Assim, de cima para baixo, a Árvore da Vida. torna-se cada vez mais densa, representando a realidade material. E de baixo para cima ela se torna cada vez mais etérea, sutil, representando a realidade espiritual. Como veremos em capítulos posteriores, essa formidável intuição cabalista guarda muitas semelhanças com modernas teorias cientificas que explicam a criação do universo, e também com respeitadas correntes de pensamento que veem o universo como uma construção sendo estruturada por forças que agem de dentro para fora (expansão) e de fora para dentro (compressão).[13]
 
     A Árvore da Vida é desenhada com dez emanações visíveis e uma invisivel (Daath).
     Essas dez emanações, que podem ser entendidas como sendo os atributos da divindade, distribuídos em cada etapa da criação universal, tanto material quanto espiritual, são a Coroa, (Kether), a Sabedoria (Chokhmah), a Inteligência (Binah) a Grandeza (Hesed), a Justiça (Gueburah), a Beleza (Tifheret), a Eternidade (Nethsat), a Glória (Hod), o Fundamentos (Yesod) , o Reino (Malcuth). Essas dez emanações do divino formam as chamadas séforas, que contém todos os fundamentos pelos quais a matéria cósmica é formada. Elas são a inteligência pura de Deus, manifestada em cada fase da vida do universo, cada uma delas independente e indivisível, porém formando um conjunto único. Assim, árvore sefirótica é a representação cósmica da criação, e entendê-la em toda sua completude significava ter a visão completa de todo o processo pelo qual o universo está construído.

      Como veremos no decorrer deste trabalho, a Maçonaria irá trabalhar com essas idéias no desenvolvimento do seu catecismo moral e também no simbolismo que é representado na estrutura do seu templo e na distribuição dos oficiais e dos adereços que compõem a sua estrutura geográfica. 
 
[1]Sobre o siginificado cabalístico do Salmo 133, que se refere à barba de Aarão e a razão desse salmo ser invocado na Maçonaria na abertura dos trabalhos da Loja Simbólica, vide a nossa obra oTesouro Arcano, Madras, São Paulo, 2013.
[2]Gênesis, 28:12- Na Bíblia hebraica essa visão estabele a chamada Vaitsê, que se refere á obrigação do devoto de ofertar a Deus um dízimo ( a décima parte) de tudo quanto Deus lhe der na vida.
[3] Vide a nossa obra Mestres do Universo, citada.
[4]Paul Vuliou, citado por Alexandrian, História da Filosofia Oculta, pg. 81
[5] Por isso, Abrão, um nome comum entre os caldeus, ao ter acrescentado um “a” ao seu nome, torna-se Abraão, o Pai de uma multidão. Êxodo, 17:4
[6] Numa tradução livre essa expressão poderia ser lia como “ enviará seus anjos para te ajudarem”.
[7] Uma das diferenças fundamentais entre a Cabala e a Gnose é o fato de a Gnose ser uma disciplina bem mais democrática do que a Cabala. A Gnose procura fazer uma síntese do pensamento religioso existente nos primeiros séculos do cristianismo enquanto a Cabala, originariamente, tinha como meta provar a supremacia do judaísmo sobre a demais religiões. Hoje esse enfoque mudou, mas em princípio esses dois fundamentos tornavam as duas disciplinas inconciliáveis.
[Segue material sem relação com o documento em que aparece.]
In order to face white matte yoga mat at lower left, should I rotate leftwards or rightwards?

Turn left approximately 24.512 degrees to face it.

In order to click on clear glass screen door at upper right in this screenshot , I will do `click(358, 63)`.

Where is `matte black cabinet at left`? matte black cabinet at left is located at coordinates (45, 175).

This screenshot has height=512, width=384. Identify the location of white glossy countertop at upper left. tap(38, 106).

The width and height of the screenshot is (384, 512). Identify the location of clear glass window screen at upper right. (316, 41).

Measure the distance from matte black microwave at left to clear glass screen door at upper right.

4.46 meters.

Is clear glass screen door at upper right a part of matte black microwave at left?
 [8] Veja-se a esse respeito, a nossa obra “Mestres do Universo”, publicada pela Biblioteca 247- São Paulo 2011.
[9]“E Deus abençoou e santificou o sétimo dia, porque nele cessou toda a sua obra, que Deus criara para fazer”- Bíblia Hebraica, Exôdo, 2;3
[10] Vide a nossa obra Mestres do Universo, citada.
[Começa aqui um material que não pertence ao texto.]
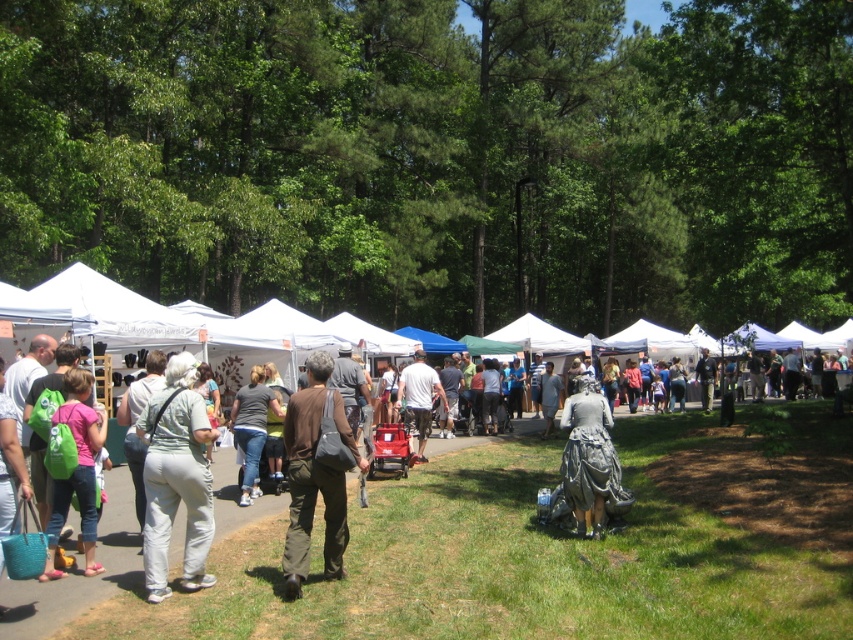 Question: Is white fabric tent at left to the left of matte gray lawn mower at center from the viewer's perspective?

Choices:
 (A) yes
 (B) no

Answer: (B)

Question: Is light gray pants at center smaller than shiny silver statue at center?

Choices:
 (A) yes
 (B) no

Answer: (B)

Question: Which point is closer to the camera?

Choices:
 (A) (241, 406)
 (B) (412, 417)
 (C) (583, 381)

Answer: (C)

Question: Which object is positioned farthest from the shiny silver statue at center?

Choices:
 (A) white fabric tent at left
 (B) green fabric backpack at lower left

Answer: (B)

Question: Which object appears farthest from the camera in this image?

Choices:
 (A) light gray pants at center
 (B) shiny silver statue at center
 (C) brown cotton shirt at center

Answer: (B)

Question: Does white fabric tent at left appear on the right side of brown cotton shirt at center?

Choices:
 (A) no
 (B) yes

Answer: (B)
[11] A intuição de que o mundo é obra de uma trindade é arquetípica, como veremos no decorrer desta obra. Em praticamente todas as crenças religiosas encontraremos algo semelhante como sendo a origem de todas as coisas.
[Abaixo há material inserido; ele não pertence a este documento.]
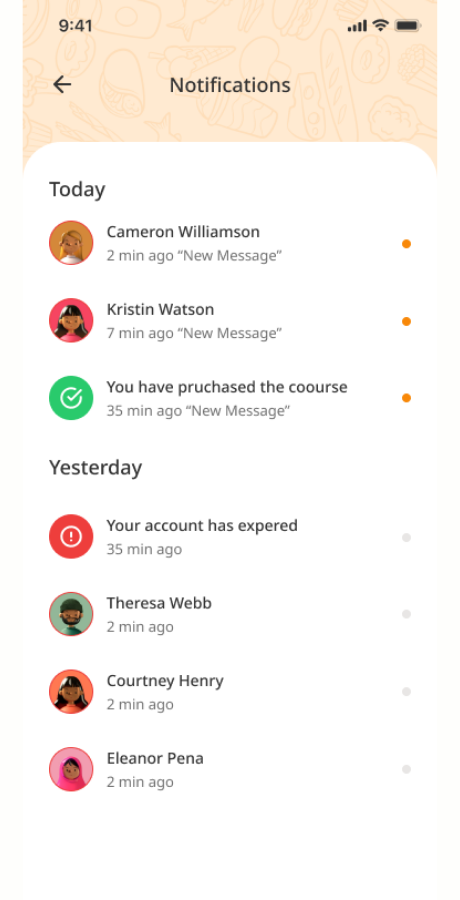 Where is `wifi`? The image size is (460, 900). wifi is located at coordinates (379, 22). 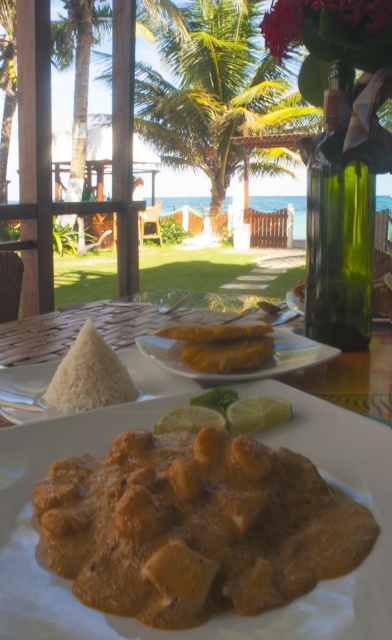 You are a food critic evaluating the presentation of dishes in this beachside dining scene. Based on the height of the smooth creamy curry at center and the white matte rice at lower left, which dish appears to be shorter?

The smooth creamy curry at center has a lesser height compared to the white matte rice at lower left, so the smooth creamy curry at center appears to be shorter.

You are a customer at this beachside restaurant and want to reach both the curry dish and the fried fish dish. The curry dish is located at point (112, 557) and the fried fish dish is at point (274, 353). Which dish should you reach for first if you want to grab the one closer to you?

The curry dish at point (112, 557) is closer to you because it is in front of the fried fish dish at point (274, 353).

You are a photographer trying to capture the perfect shot of the beachside dining scene. You notice two points in the image at coordinates point (150,515) and point (63,323). Which point should you focus on to ensure it appears larger in your photo?

Point (150,515) should be focused on because it is closer to the camera, making it appear larger in the photo than point (63,323) which is further away.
[12] Éon ou aeon do grego αιών (aión), na filosofia gnóstica, são entidades emanadas de Deus, geralmente em pares, conhecidas como Sizígias, formando uma espécie de “oceano primordial” chamado Pleroma. São simbolismos que designam energias universais, ou no conceito religioso, “entidades”, que, por suas ações, são responsáveis pela construção do mundo físico e espiritual. O éon mais conhecido na mitologia gnóstica é chamado de Sophia.
[13] Uma dessas correntes de pensamento é a tese defendida pelo filósofo jesuíta, o francês Pierre Teilhard de Chardin. Veja-se, a esse respeito sua obra fundamental, O Fenômeno Humano, publicada no Brasil pela Ed. Cultrix. Para uma síntese desse pensamento ver a nossa obra “Conhecendo a Arte Real”, publicada pela Ed. Madras, 2008.